Key Takeaway: Populations evolve, not individuals. An individual is born with its genes and can't change them, but the group changes as certain genes become more common over time.


2. Niches and Adaptations

Every organism has a "job" or a "role" in its habitat. This is called its niche. If two species try to occupy the exact same niche, they will compete until one "wins" and the other either moves or dies out.

The Three Types of Adaptations

To fit into their niche, organisms develop adaptations. You need to know these three categories:

1. Anatomical Adaptations (Physical Features)

These are structural features of the body.
Example: A cactus has spines instead of leaves to reduce water loss; a bumblebee has a long tongue to reach nectar.

2. Behavioural Adaptations (How they act)

These are the ways an organism acts to survive.
Example: Birds migrating south for the winter; possums "playing dead" to avoid predators.

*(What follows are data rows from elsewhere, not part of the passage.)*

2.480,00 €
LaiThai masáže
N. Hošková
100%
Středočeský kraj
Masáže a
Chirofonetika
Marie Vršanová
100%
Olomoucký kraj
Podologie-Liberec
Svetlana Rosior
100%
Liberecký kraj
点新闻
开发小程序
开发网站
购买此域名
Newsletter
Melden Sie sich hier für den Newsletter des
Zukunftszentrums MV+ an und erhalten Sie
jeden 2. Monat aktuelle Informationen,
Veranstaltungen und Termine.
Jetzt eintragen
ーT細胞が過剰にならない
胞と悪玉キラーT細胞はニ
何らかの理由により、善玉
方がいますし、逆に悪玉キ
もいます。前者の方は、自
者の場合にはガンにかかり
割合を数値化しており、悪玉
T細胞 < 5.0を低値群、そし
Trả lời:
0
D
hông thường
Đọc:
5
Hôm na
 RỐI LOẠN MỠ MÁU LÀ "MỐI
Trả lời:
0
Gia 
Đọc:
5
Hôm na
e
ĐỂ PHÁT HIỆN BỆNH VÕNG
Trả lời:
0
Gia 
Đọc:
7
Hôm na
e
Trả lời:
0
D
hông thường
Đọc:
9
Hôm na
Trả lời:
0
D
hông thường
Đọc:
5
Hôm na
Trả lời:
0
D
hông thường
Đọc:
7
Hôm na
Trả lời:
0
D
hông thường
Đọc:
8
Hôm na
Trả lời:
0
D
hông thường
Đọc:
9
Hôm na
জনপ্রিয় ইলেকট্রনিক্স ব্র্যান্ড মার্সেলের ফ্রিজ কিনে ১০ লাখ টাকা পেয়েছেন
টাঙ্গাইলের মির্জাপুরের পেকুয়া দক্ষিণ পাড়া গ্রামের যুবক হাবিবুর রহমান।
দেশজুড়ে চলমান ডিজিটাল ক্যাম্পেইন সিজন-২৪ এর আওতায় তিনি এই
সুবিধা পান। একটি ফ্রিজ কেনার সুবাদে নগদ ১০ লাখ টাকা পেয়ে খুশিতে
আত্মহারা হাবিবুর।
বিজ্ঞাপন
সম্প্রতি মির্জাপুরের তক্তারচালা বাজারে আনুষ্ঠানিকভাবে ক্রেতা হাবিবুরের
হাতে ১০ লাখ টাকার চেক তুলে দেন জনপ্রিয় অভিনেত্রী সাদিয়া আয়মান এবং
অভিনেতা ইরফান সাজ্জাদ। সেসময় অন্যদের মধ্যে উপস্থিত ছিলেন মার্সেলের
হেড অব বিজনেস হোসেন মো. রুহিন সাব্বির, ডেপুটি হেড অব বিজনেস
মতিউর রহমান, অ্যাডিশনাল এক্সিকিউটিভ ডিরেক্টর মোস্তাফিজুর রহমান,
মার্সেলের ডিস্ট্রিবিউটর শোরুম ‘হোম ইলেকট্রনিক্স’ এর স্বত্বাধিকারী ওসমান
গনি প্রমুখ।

3. Physiological Adaptations (Internal Processes)

These are chemical or cellular processes inside the body.
Example: Some bacteria can survive in extreme heat because they have heat-resistant enzymes; snakes producing venom.

Common Mistake to Avoid: Don't confuse "Anatomical" with "Physiological." If you can see it on a diagram of the animal's outside or skeleton, it's usually Anatomical. If it involves chemicals, hormones, or "invisible" internal work, it's Physiological.

Quick Review Box:
- Anatomical: Structural (The "Hardware").
- Behavioural: Actions (The "Software").
- Physiological: Chemical/Internal (The "Biology").


3. Speciation: How New Species Form

Speciation is the formation of a new species. For this to happen, a population must become reproductively isolated. This means two groups of the same species can no longer interbreed.

1. Allopatric Speciation (The "Place" Isolation)

This happens when a geographical barrier (like a mountain range, a river, or an ocean) splits a population in two.
- The two groups experience different selection pressures (different food, climate, etc.).
- Mutations occur independently in each group.
- Eventually, they become so genetically different they can no longer produce fertile offspring. They are now two different species!

2. Sympatric Speciation (The "Same Place" Isolation)

This happens when a population is in the same geographical area, but they stop breeding for other reasons:
- Temporal: They mate at different times of the year.
- Behavioural: They develop different courtship rituals (dances or songs) that the other group doesn't recognize.

Memory Tip:
Allopatric = Apart (Geographically).
Sympatric = Same place.

Key Takeaway: Without isolation, genes keep mixing, and the population stays as one species. Isolation is the "wall" that allows evolution to take two different paths.


4. The Evolutionary Race: Pathogens vs. Medicine

Natural selection isn't just something that happened millions of years ago—it's happening right now with bacteria and viruses!

Pathogens and Antibiotics

Bacteria reproduce very quickly, which means they can evolve very fast. When we use antibiotics, we create a massive selection pressure.

  1. Most bacteria die when exposed to an antibiotic.
  2. However, a random mutation might give one bacterium a "resistance" gene.
  3. This bacterium survives, reproduces, and soon the entire population is resistant.

This creates an evolutionary race (sometimes called an "Arms Race"). Humans develop new medicines, and pathogens evolve new ways to beat them. This is why doctors tell you to always finish your course of antibiotics—to make sure even the slightly resistant bacteria are wiped out!

Did you know? This constant battle is often called the "Red Queen Hypothesis," based on the character in Alice in Wonderland who said, "It takes all the running you can do, to keep in the same place."


Final Quick Check!

Can you explain...
1. Why variation is essential for natural selection?
2. The difference between an anatomical and a physiological adaptation?
3. Why a river might lead to the creation of two different species of squirrel?
4. Why antibiotic resistance is a perfect example of natural selection in action?

Don't worry if this seems tricky at first! Evolution is a "slow" process to think about, but once you see the V-S-S-R pattern, it will start to make perfect sense.